(Saved data entries)
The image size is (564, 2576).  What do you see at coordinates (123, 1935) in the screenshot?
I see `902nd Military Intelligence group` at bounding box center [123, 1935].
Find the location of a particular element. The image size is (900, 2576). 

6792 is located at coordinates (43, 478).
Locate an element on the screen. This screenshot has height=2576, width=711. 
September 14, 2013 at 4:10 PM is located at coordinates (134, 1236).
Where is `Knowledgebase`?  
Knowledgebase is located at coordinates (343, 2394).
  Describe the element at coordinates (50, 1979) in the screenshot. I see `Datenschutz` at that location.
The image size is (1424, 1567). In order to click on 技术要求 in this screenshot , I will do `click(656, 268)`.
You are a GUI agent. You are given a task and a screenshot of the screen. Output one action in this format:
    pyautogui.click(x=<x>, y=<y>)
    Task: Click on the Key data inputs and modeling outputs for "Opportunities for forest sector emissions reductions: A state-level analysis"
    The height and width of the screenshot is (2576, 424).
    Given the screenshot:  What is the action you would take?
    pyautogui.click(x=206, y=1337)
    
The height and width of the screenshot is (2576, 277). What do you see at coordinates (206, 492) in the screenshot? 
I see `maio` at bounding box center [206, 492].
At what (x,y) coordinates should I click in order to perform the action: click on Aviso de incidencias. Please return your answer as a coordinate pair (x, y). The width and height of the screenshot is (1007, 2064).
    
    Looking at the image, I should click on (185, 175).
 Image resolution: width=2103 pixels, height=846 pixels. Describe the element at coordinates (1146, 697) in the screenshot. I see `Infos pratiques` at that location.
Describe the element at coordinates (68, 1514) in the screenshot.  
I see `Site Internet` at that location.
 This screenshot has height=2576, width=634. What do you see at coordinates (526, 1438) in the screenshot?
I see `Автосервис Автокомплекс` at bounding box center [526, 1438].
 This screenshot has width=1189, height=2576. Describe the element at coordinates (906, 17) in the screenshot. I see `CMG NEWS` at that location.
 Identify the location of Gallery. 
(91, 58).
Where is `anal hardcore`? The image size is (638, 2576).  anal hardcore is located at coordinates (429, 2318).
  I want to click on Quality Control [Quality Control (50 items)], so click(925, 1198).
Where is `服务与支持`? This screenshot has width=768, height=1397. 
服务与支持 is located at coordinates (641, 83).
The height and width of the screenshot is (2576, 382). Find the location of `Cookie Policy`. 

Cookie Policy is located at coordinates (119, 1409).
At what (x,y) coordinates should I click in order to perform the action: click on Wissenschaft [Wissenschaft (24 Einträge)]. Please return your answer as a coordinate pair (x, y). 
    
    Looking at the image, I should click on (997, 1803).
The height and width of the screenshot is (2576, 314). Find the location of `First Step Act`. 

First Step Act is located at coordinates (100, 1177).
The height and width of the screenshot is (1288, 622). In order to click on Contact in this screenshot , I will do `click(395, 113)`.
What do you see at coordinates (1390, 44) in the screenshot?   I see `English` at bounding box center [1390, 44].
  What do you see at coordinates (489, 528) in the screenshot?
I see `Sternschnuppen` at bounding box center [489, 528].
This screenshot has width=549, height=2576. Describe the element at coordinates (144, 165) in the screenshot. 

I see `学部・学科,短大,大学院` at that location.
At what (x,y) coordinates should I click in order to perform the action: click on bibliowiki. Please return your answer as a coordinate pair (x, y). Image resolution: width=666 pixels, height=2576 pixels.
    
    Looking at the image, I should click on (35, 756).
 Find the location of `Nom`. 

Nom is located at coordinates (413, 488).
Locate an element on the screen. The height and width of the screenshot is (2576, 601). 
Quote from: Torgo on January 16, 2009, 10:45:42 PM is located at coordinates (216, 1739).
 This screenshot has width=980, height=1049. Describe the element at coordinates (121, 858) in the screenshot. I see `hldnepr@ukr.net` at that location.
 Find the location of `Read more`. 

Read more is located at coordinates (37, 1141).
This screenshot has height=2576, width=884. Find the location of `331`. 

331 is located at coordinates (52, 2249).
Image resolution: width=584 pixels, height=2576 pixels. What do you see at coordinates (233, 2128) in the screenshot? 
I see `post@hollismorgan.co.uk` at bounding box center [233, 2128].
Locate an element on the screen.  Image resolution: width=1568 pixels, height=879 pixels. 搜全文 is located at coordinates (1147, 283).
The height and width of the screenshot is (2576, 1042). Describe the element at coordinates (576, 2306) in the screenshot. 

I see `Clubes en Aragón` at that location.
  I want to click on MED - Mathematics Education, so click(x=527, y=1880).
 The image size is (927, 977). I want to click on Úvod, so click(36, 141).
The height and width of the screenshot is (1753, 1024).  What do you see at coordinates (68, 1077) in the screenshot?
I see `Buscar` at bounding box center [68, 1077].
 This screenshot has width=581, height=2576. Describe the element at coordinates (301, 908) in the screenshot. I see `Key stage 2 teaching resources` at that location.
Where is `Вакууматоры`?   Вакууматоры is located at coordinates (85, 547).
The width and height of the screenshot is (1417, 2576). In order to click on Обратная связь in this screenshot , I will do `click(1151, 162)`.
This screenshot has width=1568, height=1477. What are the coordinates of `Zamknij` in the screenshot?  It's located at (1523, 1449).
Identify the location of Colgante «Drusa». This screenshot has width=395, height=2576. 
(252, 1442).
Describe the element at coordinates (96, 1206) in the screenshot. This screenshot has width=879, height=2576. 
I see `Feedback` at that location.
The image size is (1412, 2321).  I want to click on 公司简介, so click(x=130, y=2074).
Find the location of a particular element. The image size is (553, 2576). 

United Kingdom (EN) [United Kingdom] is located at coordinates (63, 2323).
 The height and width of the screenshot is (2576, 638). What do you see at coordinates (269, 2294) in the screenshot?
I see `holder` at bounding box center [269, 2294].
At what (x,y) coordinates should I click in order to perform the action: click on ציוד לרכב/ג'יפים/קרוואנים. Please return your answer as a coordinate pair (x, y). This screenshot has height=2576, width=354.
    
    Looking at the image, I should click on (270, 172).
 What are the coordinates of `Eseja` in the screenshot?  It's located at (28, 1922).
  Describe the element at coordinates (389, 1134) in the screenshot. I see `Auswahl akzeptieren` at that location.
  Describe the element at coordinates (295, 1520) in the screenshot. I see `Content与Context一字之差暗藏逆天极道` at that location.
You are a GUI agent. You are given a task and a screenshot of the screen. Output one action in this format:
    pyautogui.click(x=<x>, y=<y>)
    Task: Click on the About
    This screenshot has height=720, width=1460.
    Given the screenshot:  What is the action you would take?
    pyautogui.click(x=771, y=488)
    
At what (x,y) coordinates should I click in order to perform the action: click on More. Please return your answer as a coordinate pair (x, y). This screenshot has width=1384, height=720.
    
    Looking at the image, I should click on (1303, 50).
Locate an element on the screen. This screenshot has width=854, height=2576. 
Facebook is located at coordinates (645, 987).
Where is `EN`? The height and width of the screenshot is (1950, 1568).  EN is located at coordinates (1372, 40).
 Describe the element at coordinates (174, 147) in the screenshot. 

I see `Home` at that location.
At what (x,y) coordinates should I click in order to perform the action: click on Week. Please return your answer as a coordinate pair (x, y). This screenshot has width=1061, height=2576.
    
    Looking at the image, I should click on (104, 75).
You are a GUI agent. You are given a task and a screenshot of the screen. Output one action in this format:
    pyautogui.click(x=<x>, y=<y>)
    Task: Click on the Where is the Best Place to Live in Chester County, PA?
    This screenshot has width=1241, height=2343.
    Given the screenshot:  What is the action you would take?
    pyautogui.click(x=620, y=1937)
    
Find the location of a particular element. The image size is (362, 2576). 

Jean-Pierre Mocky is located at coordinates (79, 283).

▶ WHAT THE TASK REQUIRES
The reply should consist of the records, reproduced exactly.

▶ RESPONSE AREA
The image size is (564, 2576).  What do you see at coordinates (123, 1935) in the screenshot?
I see `902nd Military Intelligence group` at bounding box center [123, 1935].
Find the location of a particular element. The image size is (900, 2576). 

6792 is located at coordinates (43, 478).
Locate an element on the screen. This screenshot has height=2576, width=711. 
September 14, 2013 at 4:10 PM is located at coordinates (134, 1236).
Where is `Knowledgebase`?  
Knowledgebase is located at coordinates (343, 2394).
  Describe the element at coordinates (50, 1979) in the screenshot. I see `Datenschutz` at that location.
The image size is (1424, 1567). In order to click on 技术要求 in this screenshot , I will do `click(656, 268)`.
You are a GUI agent. You are given a task and a screenshot of the screen. Output one action in this format:
    pyautogui.click(x=<x>, y=<y>)
    Task: Click on the Key data inputs and modeling outputs for "Opportunities for forest sector emissions reductions: A state-level analysis"
    The height and width of the screenshot is (2576, 424).
    Given the screenshot:  What is the action you would take?
    pyautogui.click(x=206, y=1337)
    
The height and width of the screenshot is (2576, 277). What do you see at coordinates (206, 492) in the screenshot? 
I see `maio` at bounding box center [206, 492].
At what (x,y) coordinates should I click in order to perform the action: click on Aviso de incidencias. Please return your answer as a coordinate pair (x, y). The width and height of the screenshot is (1007, 2064).
    
    Looking at the image, I should click on (185, 175).
 Image resolution: width=2103 pixels, height=846 pixels. Describe the element at coordinates (1146, 697) in the screenshot. I see `Infos pratiques` at that location.
Describe the element at coordinates (68, 1514) in the screenshot.  
I see `Site Internet` at that location.
 This screenshot has height=2576, width=634. What do you see at coordinates (526, 1438) in the screenshot?
I see `Автосервис Автокомплекс` at bounding box center [526, 1438].
 This screenshot has width=1189, height=2576. Describe the element at coordinates (906, 17) in the screenshot. I see `CMG NEWS` at that location.
 Identify the location of Gallery. 
(91, 58).
Where is `anal hardcore`? The image size is (638, 2576).  anal hardcore is located at coordinates (429, 2318).
  I want to click on Quality Control [Quality Control (50 items)], so click(925, 1198).
Where is `服务与支持`? This screenshot has width=768, height=1397. 
服务与支持 is located at coordinates (641, 83).
The height and width of the screenshot is (2576, 382). Find the location of `Cookie Policy`. 

Cookie Policy is located at coordinates (119, 1409).
At what (x,y) coordinates should I click in order to perform the action: click on Wissenschaft [Wissenschaft (24 Einträge)]. Please return your answer as a coordinate pair (x, y). 
    
    Looking at the image, I should click on (997, 1803).
The height and width of the screenshot is (2576, 314). Find the location of `First Step Act`. 

First Step Act is located at coordinates (100, 1177).
The height and width of the screenshot is (1288, 622). In order to click on Contact in this screenshot , I will do `click(395, 113)`.
What do you see at coordinates (1390, 44) in the screenshot?   I see `English` at bounding box center [1390, 44].
  What do you see at coordinates (489, 528) in the screenshot?
I see `Sternschnuppen` at bounding box center [489, 528].
This screenshot has width=549, height=2576. Describe the element at coordinates (144, 165) in the screenshot. 

I see `学部・学科,短大,大学院` at that location.
At what (x,y) coordinates should I click in order to perform the action: click on bibliowiki. Please return your answer as a coordinate pair (x, y). Image resolution: width=666 pixels, height=2576 pixels.
    
    Looking at the image, I should click on (35, 756).
 Find the location of `Nom`. 

Nom is located at coordinates (413, 488).
Locate an element on the screen. The height and width of the screenshot is (2576, 601). 
Quote from: Torgo on January 16, 2009, 10:45:42 PM is located at coordinates (216, 1739).
 This screenshot has width=980, height=1049. Describe the element at coordinates (121, 858) in the screenshot. I see `hldnepr@ukr.net` at that location.
 Find the location of `Read more`. 

Read more is located at coordinates (37, 1141).
This screenshot has height=2576, width=884. Find the location of `331`. 

331 is located at coordinates (52, 2249).
Image resolution: width=584 pixels, height=2576 pixels. What do you see at coordinates (233, 2128) in the screenshot? 
I see `post@hollismorgan.co.uk` at bounding box center [233, 2128].
Locate an element on the screen.  Image resolution: width=1568 pixels, height=879 pixels. 搜全文 is located at coordinates (1147, 283).
The height and width of the screenshot is (2576, 1042). Describe the element at coordinates (576, 2306) in the screenshot. 

I see `Clubes en Aragón` at that location.
  I want to click on MED - Mathematics Education, so click(x=527, y=1880).
 The image size is (927, 977). I want to click on Úvod, so click(36, 141).
The height and width of the screenshot is (1753, 1024).  What do you see at coordinates (68, 1077) in the screenshot?
I see `Buscar` at bounding box center [68, 1077].
 This screenshot has width=581, height=2576. Describe the element at coordinates (301, 908) in the screenshot. I see `Key stage 2 teaching resources` at that location.
Where is `Вакууматоры`?   Вакууматоры is located at coordinates (85, 547).
The width and height of the screenshot is (1417, 2576). In order to click on Обратная связь in this screenshot , I will do `click(1151, 162)`.
This screenshot has width=1568, height=1477. What are the coordinates of `Zamknij` in the screenshot?  It's located at (1523, 1449).
Identify the location of Colgante «Drusa». This screenshot has width=395, height=2576. 
(252, 1442).
Describe the element at coordinates (96, 1206) in the screenshot. This screenshot has width=879, height=2576. 
I see `Feedback` at that location.
The image size is (1412, 2321).  I want to click on 公司简介, so click(x=130, y=2074).
Find the location of a particular element. The image size is (553, 2576). 

United Kingdom (EN) [United Kingdom] is located at coordinates (63, 2323).
 The height and width of the screenshot is (2576, 638). What do you see at coordinates (269, 2294) in the screenshot?
I see `holder` at bounding box center [269, 2294].
At what (x,y) coordinates should I click in order to perform the action: click on ציוד לרכב/ג'יפים/קרוואנים. Please return your answer as a coordinate pair (x, y). This screenshot has height=2576, width=354.
    
    Looking at the image, I should click on (270, 172).
 What are the coordinates of `Eseja` in the screenshot?  It's located at (28, 1922).
  Describe the element at coordinates (389, 1134) in the screenshot. I see `Auswahl akzeptieren` at that location.
  Describe the element at coordinates (295, 1520) in the screenshot. I see `Content与Context一字之差暗藏逆天极道` at that location.
You are a GUI agent. You are given a task and a screenshot of the screen. Output one action in this format:
    pyautogui.click(x=<x>, y=<y>)
    Task: Click on the About
    This screenshot has height=720, width=1460.
    Given the screenshot:  What is the action you would take?
    pyautogui.click(x=771, y=488)
    
At what (x,y) coordinates should I click in order to perform the action: click on More. Please return your answer as a coordinate pair (x, y). This screenshot has width=1384, height=720.
    
    Looking at the image, I should click on (1303, 50).
Locate an element on the screen. This screenshot has width=854, height=2576. 
Facebook is located at coordinates (645, 987).
Where is `EN`? The height and width of the screenshot is (1950, 1568).  EN is located at coordinates (1372, 40).
 Describe the element at coordinates (174, 147) in the screenshot. 

I see `Home` at that location.
At what (x,y) coordinates should I click in order to perform the action: click on Week. Please return your answer as a coordinate pair (x, y). This screenshot has width=1061, height=2576.
    
    Looking at the image, I should click on (104, 75).
You are a GUI agent. You are given a task and a screenshot of the screen. Output one action in this format:
    pyautogui.click(x=<x>, y=<y>)
    Task: Click on the Where is the Best Place to Live in Chester County, PA?
    This screenshot has width=1241, height=2343.
    Given the screenshot:  What is the action you would take?
    pyautogui.click(x=620, y=1937)
    
Find the location of a particular element. The image size is (362, 2576). 

Jean-Pierre Mocky is located at coordinates (79, 283).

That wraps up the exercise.